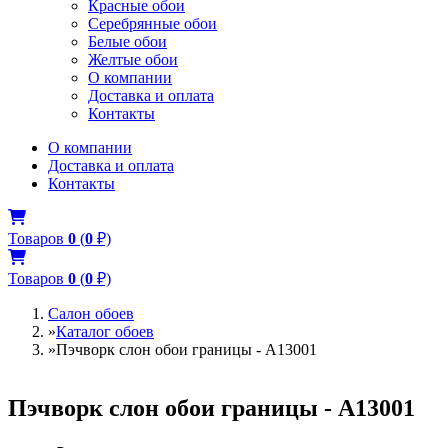
Красные обои
Серебрянные обои
Белые обои
Желтые обои
О компании
Доставка и оплата
Контакты
О компании
Доставка и оплата
Контакты
Товаров
0
(
0
₽)
Товаров
0
(
0
₽)
Салон обоев
»
Каталог обоев
»
Пэчворк слон обои границы - A13001
Пэчворк слон обои границы - A13001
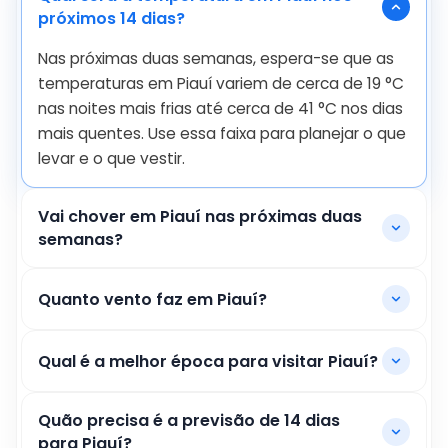
próximos 14 dias?
Nas próximas duas semanas, espera-se que as
temperaturas em Piauí variem de cerca de
19
°
C
nas noites mais frias até cerca de
41
°
C
nos dias
mais quentes. Use essa faixa para planejar o que
levar e o que vestir.
Vai chover em Piauí nas próximas duas
semanas?
Quanto vento faz em Piauí?
Qual é a melhor época para visitar Piauí?
Quão precisa é a previsão de 14 dias
para Piauí?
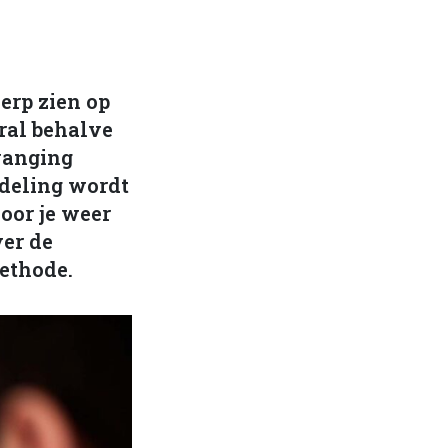
herp zien op
eral behalve
vanging
ndeling wordt
oor je weer
ver de
methode.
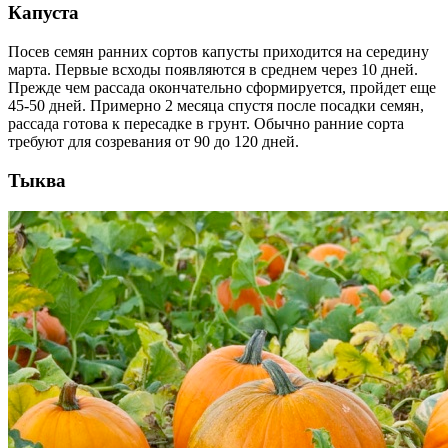
Капуста
Посев семян ранних сортов капусты приходится на середину
марта. Первые всходы появляются в среднем через 10 дней.
Прежде чем рассада окончательно сформируется, пройдет еще
45-50 дней. Примерно 2 месяца спустя после посадки семян,
рассада готова к пересадке в грунт. Обычно ранние сорта
требуют для созревания от 90 до 120 дней.
Тыква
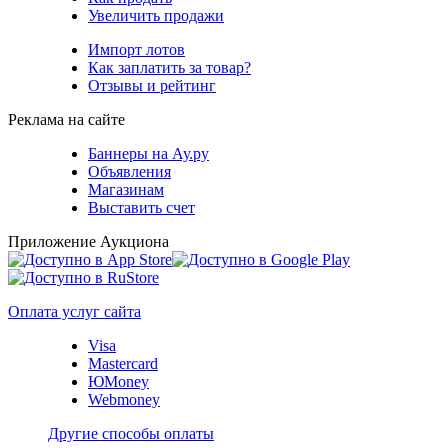
Увеличить продажи
Импорт лотов
Как заплатить за товар?
Отзывы и рейтинг
Реклама на сайте
Баннеры на Ау.ру
Объявления
Магазинам
Выставить счет
Приложение Аукциона
Оплата услуг сайта
Visa
Mastercard
ЮMoney
Webmoney
Другие способы оплаты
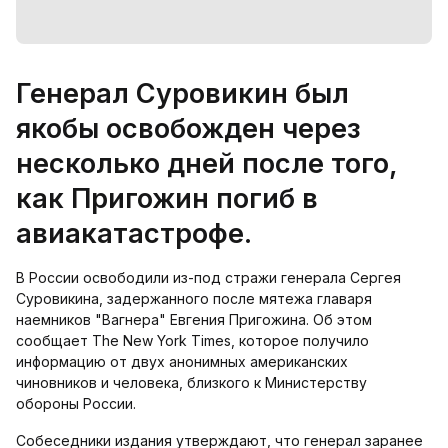
Генерал Суровикин был
якобы освобожден через
несколько дней после того,
как Пригожин погиб в
авиакатастрофе.
В России освободили из-под стражи генерала Сергея
Суровикина, задержанного после мятежа главаря
наемников "Вагнера" Евгения Пригожина. Об этом
сообщает The New York Times, которое получило
информацию от двух анонимных американских
чиновников и человека, близкого к Министерству
обороны России.
Собеседники издания утверждают, что генерал заранее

**Task description:** Give back all the data exactly, minus pictures.

**Written answer:**
Красные обои
Серебрянные обои
Белые обои
Желтые обои
О компании
Доставка и оплата
Контакты
О компании
Доставка и оплата
Контакты
Товаров
0
(
0
₽)
Товаров
0
(
0
₽)
Салон обоев
»
Каталог обоев
»
Пэчворк слон обои границы - A13001
Пэчворк слон обои границы - A13001
próximos 14 dias?
Nas próximas duas semanas, espera-se que as
temperaturas em Piauí variem de cerca de
19
°
C
nas noites mais frias até cerca de
41
°
C
nos dias
mais quentes. Use essa faixa para planejar o que
levar e o que vestir.
Vai chover em Piauí nas próximas duas
semanas?
Quanto vento faz em Piauí?
Qual é a melhor época para visitar Piauí?
Quão precisa é a previsão de 14 dias
para Piauí?
herp zien op
eral behalve
vanging
ndeling wordt
oor je weer
ver de
methode.
Капуста
Посев семян ранних сортов капусты приходится на середину
марта. Первые всходы появляются в среднем через 10 дней.
Прежде чем рассада окончательно сформируется, пройдет еще
45-50 дней. Примерно 2 месяца спустя после посадки семян,
рассада готова к пересадке в грунт. Обычно ранние сорта
требуют для созревания от 90 до 120 дней.
Тыква
Увеличить продажи
Импорт лотов
Как заплатить за товар?
Отзывы и рейтинг
Реклама на сайте
Баннеры на Ау.ру
Объявления
Магазинам
Выставить счет
Приложение Аукциона
Оплата услуг сайта
Visa
Mastercard
ЮMoney
Webmoney
Другие способы оплаты
Генерал Суровикин был
якобы освобожден через
несколько дней после того,
как Пригожин погиб в
авиакатастрофе.
В России освободили из-под стражи генерала Сергея
Суровикина, задержанного после мятежа главаря
наемников "Вагнера" Евгения Пригожина. Об этом
сообщает The New York Times, которое получило
информацию от двух анонимных американских
чиновников и человека, близкого к Министерству
обороны России.
Собеседники издания утверждают, что генерал заранее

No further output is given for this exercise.